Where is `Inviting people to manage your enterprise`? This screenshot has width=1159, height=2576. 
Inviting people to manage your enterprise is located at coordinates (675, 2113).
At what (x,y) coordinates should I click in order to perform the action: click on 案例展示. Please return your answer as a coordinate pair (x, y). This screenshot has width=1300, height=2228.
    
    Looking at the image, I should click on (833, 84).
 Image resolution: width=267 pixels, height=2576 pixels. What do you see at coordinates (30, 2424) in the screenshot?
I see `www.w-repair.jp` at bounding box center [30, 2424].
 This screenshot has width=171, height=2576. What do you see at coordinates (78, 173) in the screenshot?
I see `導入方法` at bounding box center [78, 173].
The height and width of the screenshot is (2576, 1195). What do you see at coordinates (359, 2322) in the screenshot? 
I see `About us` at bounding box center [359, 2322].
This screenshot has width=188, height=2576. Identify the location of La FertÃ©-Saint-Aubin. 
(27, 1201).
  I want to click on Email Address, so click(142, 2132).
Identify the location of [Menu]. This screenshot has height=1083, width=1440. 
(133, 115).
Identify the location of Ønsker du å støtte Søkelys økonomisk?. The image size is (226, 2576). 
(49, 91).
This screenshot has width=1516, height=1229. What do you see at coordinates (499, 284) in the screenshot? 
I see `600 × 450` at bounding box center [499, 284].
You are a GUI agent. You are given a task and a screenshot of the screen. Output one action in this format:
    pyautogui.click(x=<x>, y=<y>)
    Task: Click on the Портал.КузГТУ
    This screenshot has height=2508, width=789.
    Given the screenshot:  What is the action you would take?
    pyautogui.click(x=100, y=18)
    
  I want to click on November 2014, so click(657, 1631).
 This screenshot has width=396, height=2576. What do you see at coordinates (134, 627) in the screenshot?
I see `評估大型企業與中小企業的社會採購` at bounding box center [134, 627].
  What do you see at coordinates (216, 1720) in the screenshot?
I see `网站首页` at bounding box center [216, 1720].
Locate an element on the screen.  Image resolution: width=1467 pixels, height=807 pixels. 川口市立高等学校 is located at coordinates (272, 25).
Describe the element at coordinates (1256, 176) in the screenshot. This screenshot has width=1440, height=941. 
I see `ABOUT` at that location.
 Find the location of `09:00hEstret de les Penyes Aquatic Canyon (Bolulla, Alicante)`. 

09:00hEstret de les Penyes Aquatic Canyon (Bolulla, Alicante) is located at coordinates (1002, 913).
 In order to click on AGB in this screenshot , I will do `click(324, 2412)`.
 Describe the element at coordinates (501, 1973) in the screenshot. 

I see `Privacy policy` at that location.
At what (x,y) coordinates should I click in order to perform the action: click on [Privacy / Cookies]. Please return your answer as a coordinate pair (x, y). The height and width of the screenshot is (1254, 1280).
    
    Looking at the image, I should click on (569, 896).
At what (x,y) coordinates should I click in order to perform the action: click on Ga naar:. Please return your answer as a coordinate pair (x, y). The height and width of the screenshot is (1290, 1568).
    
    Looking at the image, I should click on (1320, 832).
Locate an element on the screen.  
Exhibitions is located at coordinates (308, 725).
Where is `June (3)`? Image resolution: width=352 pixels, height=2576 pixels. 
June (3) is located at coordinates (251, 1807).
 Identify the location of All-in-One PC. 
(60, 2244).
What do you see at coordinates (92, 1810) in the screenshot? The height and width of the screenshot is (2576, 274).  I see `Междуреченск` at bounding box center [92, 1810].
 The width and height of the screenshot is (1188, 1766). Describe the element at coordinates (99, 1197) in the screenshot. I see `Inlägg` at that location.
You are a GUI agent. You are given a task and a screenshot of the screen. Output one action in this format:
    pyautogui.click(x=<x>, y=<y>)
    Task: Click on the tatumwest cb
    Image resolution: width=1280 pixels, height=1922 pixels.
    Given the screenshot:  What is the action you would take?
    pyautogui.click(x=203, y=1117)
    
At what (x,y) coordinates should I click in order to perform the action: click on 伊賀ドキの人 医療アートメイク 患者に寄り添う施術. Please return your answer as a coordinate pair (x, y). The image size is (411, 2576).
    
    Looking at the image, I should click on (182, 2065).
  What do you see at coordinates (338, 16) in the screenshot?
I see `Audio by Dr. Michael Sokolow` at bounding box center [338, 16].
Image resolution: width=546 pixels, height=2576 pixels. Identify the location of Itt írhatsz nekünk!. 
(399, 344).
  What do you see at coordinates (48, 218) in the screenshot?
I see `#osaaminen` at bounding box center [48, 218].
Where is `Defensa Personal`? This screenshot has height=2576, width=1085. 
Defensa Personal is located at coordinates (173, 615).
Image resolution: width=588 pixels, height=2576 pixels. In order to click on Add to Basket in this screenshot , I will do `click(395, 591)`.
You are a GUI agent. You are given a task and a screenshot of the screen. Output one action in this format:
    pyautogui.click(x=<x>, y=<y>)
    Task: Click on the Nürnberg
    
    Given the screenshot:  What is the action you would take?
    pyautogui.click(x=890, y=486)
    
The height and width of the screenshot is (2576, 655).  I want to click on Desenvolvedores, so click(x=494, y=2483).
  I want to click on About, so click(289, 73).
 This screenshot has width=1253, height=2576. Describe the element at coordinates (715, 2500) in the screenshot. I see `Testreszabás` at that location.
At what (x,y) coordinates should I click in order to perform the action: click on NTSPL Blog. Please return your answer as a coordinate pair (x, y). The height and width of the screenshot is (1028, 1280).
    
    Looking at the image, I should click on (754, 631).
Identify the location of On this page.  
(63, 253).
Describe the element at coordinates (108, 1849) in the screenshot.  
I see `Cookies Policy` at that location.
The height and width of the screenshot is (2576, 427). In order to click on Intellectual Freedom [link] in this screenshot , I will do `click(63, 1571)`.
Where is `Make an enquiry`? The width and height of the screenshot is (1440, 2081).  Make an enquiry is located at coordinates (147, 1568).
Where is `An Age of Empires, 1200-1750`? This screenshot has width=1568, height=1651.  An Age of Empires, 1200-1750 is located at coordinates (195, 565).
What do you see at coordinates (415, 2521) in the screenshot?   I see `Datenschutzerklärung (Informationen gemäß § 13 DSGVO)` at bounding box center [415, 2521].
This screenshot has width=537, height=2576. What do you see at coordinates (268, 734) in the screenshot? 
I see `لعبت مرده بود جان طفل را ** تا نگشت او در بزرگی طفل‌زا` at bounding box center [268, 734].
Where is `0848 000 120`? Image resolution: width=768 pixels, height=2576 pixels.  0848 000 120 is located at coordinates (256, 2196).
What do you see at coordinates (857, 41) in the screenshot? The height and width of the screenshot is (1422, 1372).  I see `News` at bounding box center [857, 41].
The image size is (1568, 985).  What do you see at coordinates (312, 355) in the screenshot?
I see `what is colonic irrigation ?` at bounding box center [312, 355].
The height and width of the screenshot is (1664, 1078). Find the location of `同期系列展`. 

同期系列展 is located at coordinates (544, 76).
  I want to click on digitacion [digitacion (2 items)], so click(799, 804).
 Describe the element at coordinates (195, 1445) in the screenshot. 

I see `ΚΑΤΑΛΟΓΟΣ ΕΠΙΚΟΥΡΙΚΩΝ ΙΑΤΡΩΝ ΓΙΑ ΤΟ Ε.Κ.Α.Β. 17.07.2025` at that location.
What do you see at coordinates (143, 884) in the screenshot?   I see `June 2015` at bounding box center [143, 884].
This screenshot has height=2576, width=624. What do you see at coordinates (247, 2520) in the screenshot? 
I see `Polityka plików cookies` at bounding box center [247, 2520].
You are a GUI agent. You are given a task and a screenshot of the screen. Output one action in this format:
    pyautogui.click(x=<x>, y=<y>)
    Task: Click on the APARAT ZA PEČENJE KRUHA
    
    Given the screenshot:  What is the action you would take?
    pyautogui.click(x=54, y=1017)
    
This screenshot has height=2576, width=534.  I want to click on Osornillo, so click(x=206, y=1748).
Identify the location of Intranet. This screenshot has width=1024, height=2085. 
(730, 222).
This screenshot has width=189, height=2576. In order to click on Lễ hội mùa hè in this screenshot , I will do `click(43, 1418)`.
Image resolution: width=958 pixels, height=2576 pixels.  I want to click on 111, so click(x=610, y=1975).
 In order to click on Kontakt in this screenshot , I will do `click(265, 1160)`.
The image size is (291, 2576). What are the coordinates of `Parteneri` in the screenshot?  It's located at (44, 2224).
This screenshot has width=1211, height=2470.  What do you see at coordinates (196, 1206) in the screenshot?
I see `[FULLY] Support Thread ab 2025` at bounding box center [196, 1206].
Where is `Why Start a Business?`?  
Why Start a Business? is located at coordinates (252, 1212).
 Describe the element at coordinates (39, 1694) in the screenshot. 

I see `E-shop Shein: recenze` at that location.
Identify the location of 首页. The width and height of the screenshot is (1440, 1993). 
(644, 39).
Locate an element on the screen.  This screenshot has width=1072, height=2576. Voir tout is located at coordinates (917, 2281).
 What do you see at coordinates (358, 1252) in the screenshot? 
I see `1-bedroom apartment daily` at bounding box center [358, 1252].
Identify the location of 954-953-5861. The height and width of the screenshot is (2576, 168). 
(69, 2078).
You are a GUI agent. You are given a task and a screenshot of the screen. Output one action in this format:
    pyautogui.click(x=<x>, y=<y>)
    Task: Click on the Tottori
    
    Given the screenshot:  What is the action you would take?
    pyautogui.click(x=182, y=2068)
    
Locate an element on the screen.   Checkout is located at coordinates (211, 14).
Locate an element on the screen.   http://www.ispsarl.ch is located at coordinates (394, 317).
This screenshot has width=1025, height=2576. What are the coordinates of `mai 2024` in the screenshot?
....
▸ What is expected: From the line that has "has height=2576, width=1085." through the line that has "Task: Click on the Nürnberg", copy every line exactly as it appears above, and leave out all others.

▸ Answer to this exercise:
Where is `Defensa Personal`? This screenshot has height=2576, width=1085. 
Defensa Personal is located at coordinates (173, 615).
Image resolution: width=588 pixels, height=2576 pixels. In order to click on Add to Basket in this screenshot , I will do `click(395, 591)`.
You are a GUI agent. You are given a task and a screenshot of the screen. Output one action in this format:
    pyautogui.click(x=<x>, y=<y>)
    Task: Click on the Nürnberg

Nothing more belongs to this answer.